But it isn’t. Not really. There’s something about its chest thumping honesty, which feels like listening to a muscular jock break down and confess to you that he secretly writes poetry as he sobs in the school changing rooms, that’s endearing. There is something about having Shaddix rap a dark and macabre set of lyrics, and rap them like he’s trying to do his best House of Pain impression rather than candidly ask of you if it “would be wrong or right, if he took his life tonight, because the chances are, that he might”, that epitomises what was in nu-metal, quite a confused but ultimately very fun genre.
For me, weaker strains of metal like this were what got me into bands such as Pantera, Slayer and Converge, and for that I’m eternally grateful for it. Also, if there is a better song to put on and just unashamedly headbang to after a long day of dealing with bollocks, I’m yet to hear it.
Tshepo Mokoena: Iggy Azalea was problematic, but she introduced me to Ariana Grande
There was a time, somewhere between 2012 and 2014, when we let our collective guard down. We let Iggy Azalea happen. Mock American accent and all, the Australian rapper picked up American Music awards, plus Grammy, Bet and Mobo nominations along the way. It was a confusing time.
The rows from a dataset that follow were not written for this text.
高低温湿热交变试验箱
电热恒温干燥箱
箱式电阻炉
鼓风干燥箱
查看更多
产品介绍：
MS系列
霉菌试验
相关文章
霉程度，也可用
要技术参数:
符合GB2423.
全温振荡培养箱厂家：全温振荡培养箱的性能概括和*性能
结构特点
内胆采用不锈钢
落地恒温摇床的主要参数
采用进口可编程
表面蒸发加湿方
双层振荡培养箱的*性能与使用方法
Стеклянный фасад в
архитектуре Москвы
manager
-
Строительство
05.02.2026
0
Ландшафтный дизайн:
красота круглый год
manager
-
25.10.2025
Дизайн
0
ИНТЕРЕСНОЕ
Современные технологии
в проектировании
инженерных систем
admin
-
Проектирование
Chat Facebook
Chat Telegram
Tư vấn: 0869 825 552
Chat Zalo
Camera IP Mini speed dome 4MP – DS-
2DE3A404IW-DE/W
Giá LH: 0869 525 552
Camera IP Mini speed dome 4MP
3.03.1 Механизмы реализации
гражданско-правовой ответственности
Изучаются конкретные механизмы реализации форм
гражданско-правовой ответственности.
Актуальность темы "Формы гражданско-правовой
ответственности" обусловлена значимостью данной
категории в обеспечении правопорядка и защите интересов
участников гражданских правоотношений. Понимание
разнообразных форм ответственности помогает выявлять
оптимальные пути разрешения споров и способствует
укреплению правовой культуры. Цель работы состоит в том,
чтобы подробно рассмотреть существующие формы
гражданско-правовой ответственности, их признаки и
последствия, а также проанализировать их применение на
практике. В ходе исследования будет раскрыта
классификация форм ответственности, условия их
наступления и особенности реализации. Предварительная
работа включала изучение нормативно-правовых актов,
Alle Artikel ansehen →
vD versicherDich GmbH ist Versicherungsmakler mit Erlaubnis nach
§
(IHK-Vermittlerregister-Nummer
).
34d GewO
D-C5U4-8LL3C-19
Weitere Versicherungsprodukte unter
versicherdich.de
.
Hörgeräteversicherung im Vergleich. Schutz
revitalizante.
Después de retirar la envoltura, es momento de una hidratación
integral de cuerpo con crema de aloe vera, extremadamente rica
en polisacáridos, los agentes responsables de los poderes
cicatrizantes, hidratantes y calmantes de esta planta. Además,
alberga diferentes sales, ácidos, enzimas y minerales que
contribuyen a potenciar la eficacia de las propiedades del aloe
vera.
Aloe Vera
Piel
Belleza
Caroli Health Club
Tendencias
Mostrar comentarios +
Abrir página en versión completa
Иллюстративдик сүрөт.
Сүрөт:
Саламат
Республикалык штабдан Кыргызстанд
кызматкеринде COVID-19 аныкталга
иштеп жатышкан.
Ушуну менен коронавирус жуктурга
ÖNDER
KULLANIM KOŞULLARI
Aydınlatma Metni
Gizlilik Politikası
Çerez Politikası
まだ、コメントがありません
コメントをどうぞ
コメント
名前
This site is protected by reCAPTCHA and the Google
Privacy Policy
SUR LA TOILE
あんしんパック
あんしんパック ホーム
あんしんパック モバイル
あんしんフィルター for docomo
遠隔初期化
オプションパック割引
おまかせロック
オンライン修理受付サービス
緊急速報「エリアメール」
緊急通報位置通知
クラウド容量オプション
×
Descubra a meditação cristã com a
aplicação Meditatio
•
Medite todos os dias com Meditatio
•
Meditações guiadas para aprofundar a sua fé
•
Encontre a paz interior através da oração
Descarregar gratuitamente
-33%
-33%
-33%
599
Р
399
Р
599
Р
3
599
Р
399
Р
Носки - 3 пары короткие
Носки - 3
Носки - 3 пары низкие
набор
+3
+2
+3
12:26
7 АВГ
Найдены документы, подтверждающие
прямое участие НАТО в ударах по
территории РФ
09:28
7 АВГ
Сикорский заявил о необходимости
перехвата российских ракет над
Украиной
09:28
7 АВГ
All of which is to say that by the time pop singer Ariana Grande released her 2014 single Problem, featuring another borderline-minstrel-show rap by Iggy, I lapped it up. And now, even with the benefit of hindsight, I can do little else but say that the song – with its programmed horns and clear Max Martin/Shellback signature melody – slaps severely.
Problematic as Azalea may have been, she helped introduce me to Grande, whose mellifluous voice remains a force on tracks such as Into You and Dangerous Woman (seriously, her a cappella take on the latter is breathtaking). I know I’m a good 10 years above Grande’s core demographic, but she’s got me hooked. And that’s another reason to ruefully shake a fist in Azalea’s direction.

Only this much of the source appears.